Resulta difícil imaginar ahora la precariedad y el déficit de equipamientos y servicios de los barrios, en particular los surgidos en la periferia de las grandes ciudades para acoger a los trabajadores inmigrantes. Se permitía a los especuladores ignorar o burlar la ley, y vender casas sin ocuparse de la urbanización: ni calles asfaltadas, ni alumbrado, ni alcantarillado, ni escuelas, ni jardines, ni equipamientos, ni transporte... Otros barrios de autoconstrucción, de lata y cartón, tenían si cabe mayores carencias.

Las luchas de las asociaciones vecinales se encaminaron inicialmente, por tanto, a reivindicar estos servicios o actuaciones urbanísticas mínimas. En ocasiones simplemente exigían un semáforo, o el cubrimiento de una acequia, porque allí morían niños... Sus métodos eran sencillos, pero peligrosos en aquel contexto: el escrito dirigido a las autoridades, la recogida de firmas, la asamblea, la manifestación... que podían suponer la detención, la llamada a comisaría o al cuartelillo de la Guardia Civil, o el apaleamiento en la calle.

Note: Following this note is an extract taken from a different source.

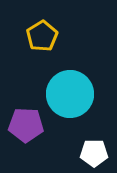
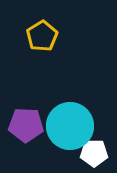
cyan circle: moved 32 px down
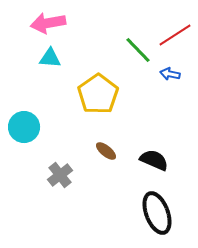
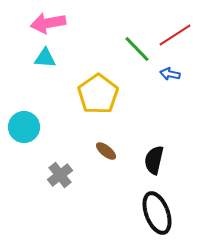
green line: moved 1 px left, 1 px up
cyan triangle: moved 5 px left
black semicircle: rotated 100 degrees counterclockwise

Luego, con la Transición política, hubo un vaciamiento de militantes vecinales, incorporados a partidos, administraciones, sindicatos, o nuevos colectivos sociales. Y también se produjo un cierto desencanto social, debido a las expectativas frustradas por los nuevos ayuntamientos democráticos y su penuria financiera. Para frenar la fuerza local de la izquierda, el gobierno de la UCD apostó por retrasar la constitución de los ayuntamientos democráticos (1979, dos años después de las primeras elecciones generales), y por precarizar los recursos financieros municipales (situación que sigue).

La actitud ante los nuevos ayuntamientos fue un factor de división del movimiento vecinal, ya que una parte de sus dirigentes, vinculados a los partidos gobernantes, suavizaban o frenaban las reivindicaciones y las luchas. La mayoría de las carencias continuaban, y no valía que se nos teorizara el «urbanismo de la austeridad» a la italiana, que de hecho, era otra cosa. Algunos consideraban que el protagonismo correspondía ya en exclusiva a las instituciones y los partidos, mientras que otros defendíamos la necesidad de mantener movimientos y organizaciones sociales independientes de dichas estructuras, para que la democracia fuera también participativa. Lo cual no acababa de ser entendido por los nuevos gobernantes, independientemente de su signo político.

Siguieron años de decadencia de las asociaciones de vecinos, como del resto de movimientos sociales, sufriendo el envejecimiento de socios y dirigentes, abriendo un hueco generacional. En algunos barrios se produjo la ruptura de sectores más jóvenes, que no encontraban acogida a sus planteamientos renovadores, y decidían crear una nueva asociación, rompiendo el carácter unitario y de representación de todo el barrio, como se había defendido tradicionalmente. Otras veces, eran sectores más conservadores los que intentaban crear una asociación competidora de la tradicional.

En esta situación de debilidad, la mayoría de las asociaciones no supieron interpretar la aparición, desde mediados de los 90, de los Salvem, creyendo «invadida» su área de actividad. No acababan de asimilar el papel de los nuevos colectivos, a los que criticaban por ser «efímeros» y «monotemáticos», oponiéndoles la estabilidad asociativa y la amplitud de perspectiva del movimiento vecinal tradicional, o la representatividad política de los partidos. La situación ha cambiado a lo largo del tiempo, aumentando el respeto y la colaboración entre organizaciones de distinto tipo. En realidad, estas iniciativas ciudadanas ya existían en todas las democracias consolidadas.

El actual movimiento vecinal es muy desigual, y en general no se ha recuperado de aquella crisis de los 80. Sigue sin saber atraer a jóvenes, y se ha instalado en una cierta rutina, le cuesta abrirse a planteamientos e ideas renovadoras, habiendo perdido el carácter revulsivo, movilizador, de aquellos años iniciales. Pero sigue siendo necesario.